Noonan pledges 'reality' on tax issue

Minister for Finance Michael Noonan has claimed he will bring reality to the debate on Irish corporation tax rates.

Minister for Finance Michael Noonan has claimed he will bring reality to the debate on Irish corporation tax rates.

At a meeting of his Eurozone counterparts in Brussels, Mr Noonan said that other European states pushing for a hike on levies on company profits are imposing lower charges than Ireland.

“On the margins I’ll be making comment and trying to inform colleagues of what the real situation is,” the minister said.

Mr Noonan cited a World Bank report on 185 nations which put Ireland’s effective corporation tax rate at 11.9 per cent with the statutory figure 12.5 per cent. He said this was one of the smallest differentials when compared to the rest of Europe.

READ MORE

“Many of the European countries, including France, have a much lower effective rate than that,” he claimed.

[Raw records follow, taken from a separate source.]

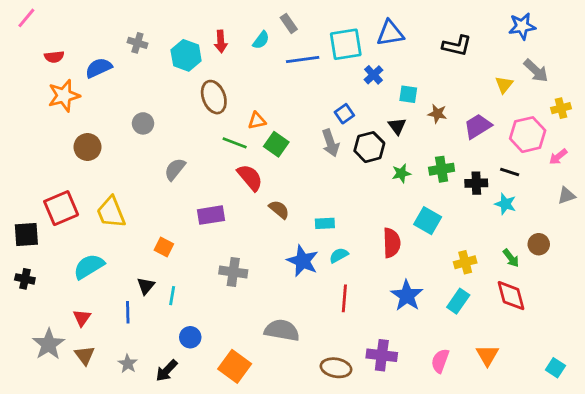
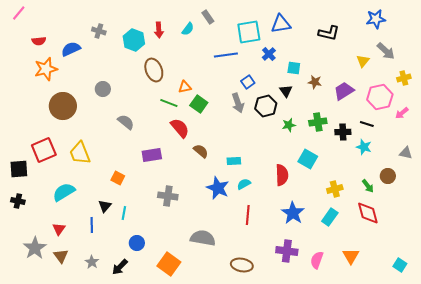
blue line: (303, 60) -> (226, 55), moved
brown circle: (87, 147) -> (63, 106), size x1.4
gray semicircle: (175, 169) -> (126, 122), turned 90
gray triangle: (567, 196) -> (406, 153), moved, turned 32
purple cross: (382, 355) -> (287, 251), moved

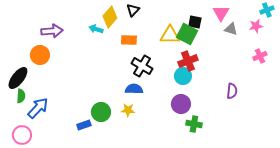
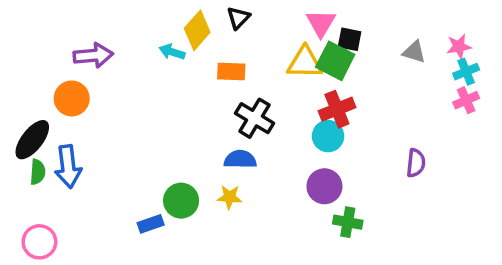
cyan cross: (267, 10) -> (466, 72), moved
pink triangle: (221, 13) -> (321, 23), moved
blue arrow: (38, 108) -> (68, 167), moved, turned 130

“If the debate is to continue I’ll be pushing that it takes into account the effective rates and not the nominal rates because no-one pays the nominal rates as far as I can see.”

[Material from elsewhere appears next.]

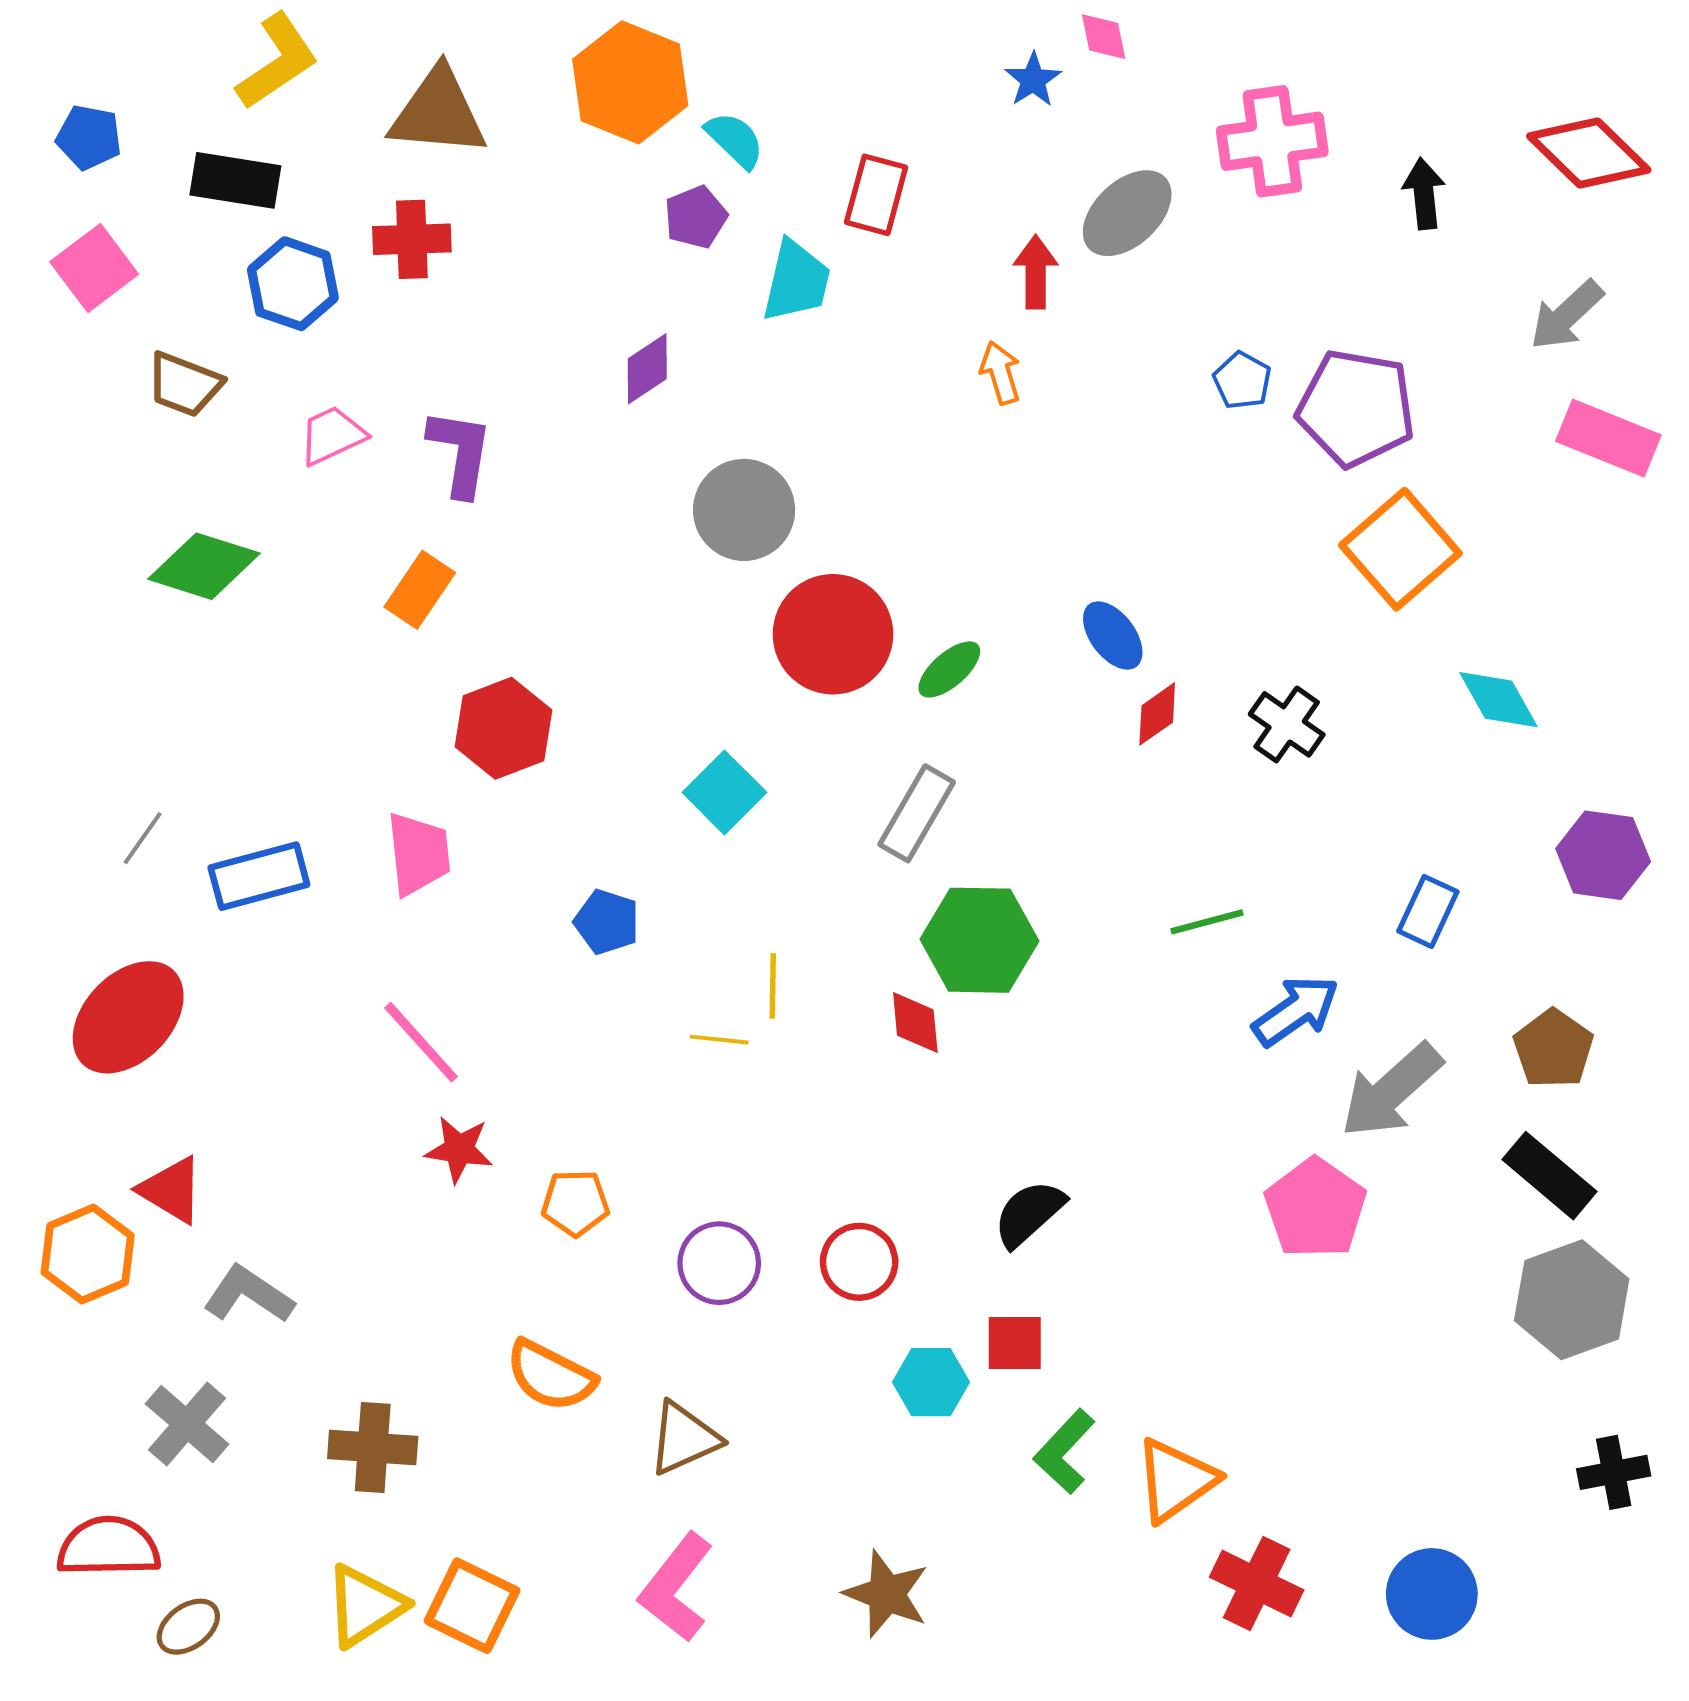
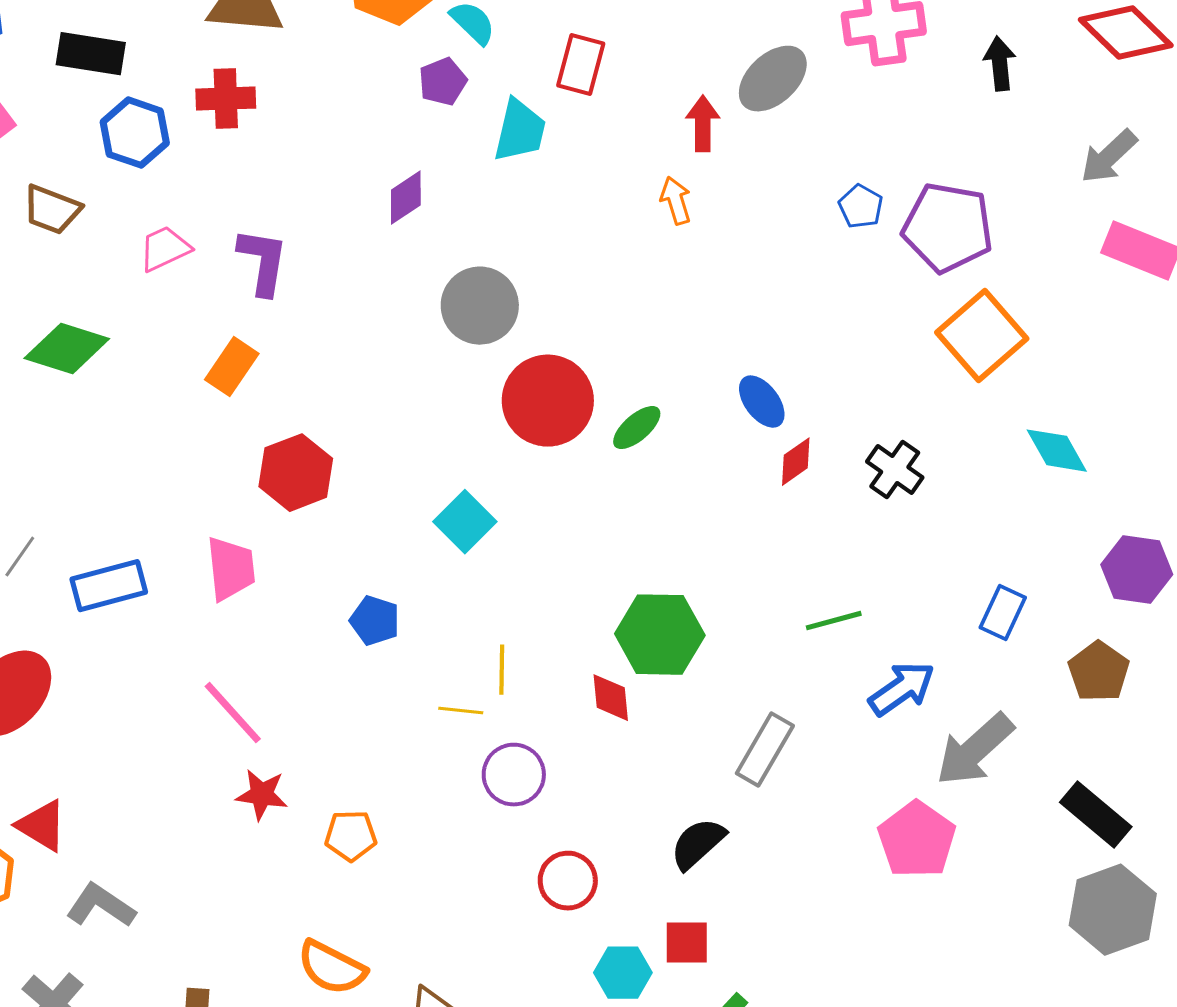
gray rectangle: (917, 813) -> (765, 750), moved
brown pentagon: (1553, 1049) -> (1099, 672), moved
purple circle: (719, 1263) -> (514, 775), moved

Last week Mr Noonan claimed the effective rate in France could be as low as 8.1 per cent as tensions on taxes deepened between the two states.

The Government insists its 12.5 per cent corporation rate is non-negotiable as it continues efforts to secure a cut in the amount of interest being paid for the International Monetary Fund and European Union bailout deal.

French president Nicolas Sarkozy has been one of the most vocal critics of the Irish corporation tax rate and has claimed that an increase in the levy should go hand-in-hand with a cut to the interest rate.

Mr Noonan was meeting EU counterparts ahead of a leaders’ summit which Taoiseach Enda Kenny will attend at the end of the week.

The minister also warned that Irish banks are expected to need more than the €10 billion of capital set out in the IMF-EU deal.

He said results of stress tests on the state of the banks should be known by the end of March.

Ireland will have its first formal review of the €85 billion international bailout deal next month.

Meanwhile, the European Commission has launched proposals for a common consolidated corporate tax base (CCCTB).

The plans would see a system of calculating the taxable income of businesses in the EU, allowing companies to avoid the cost of complying with different tax rules in the EU’s 27 member states.

The Taoiseach opposes a CCCTB, describing it as tax harmonisation by the back door and thereby a threat to Ireland’s 12.5 per cent rate.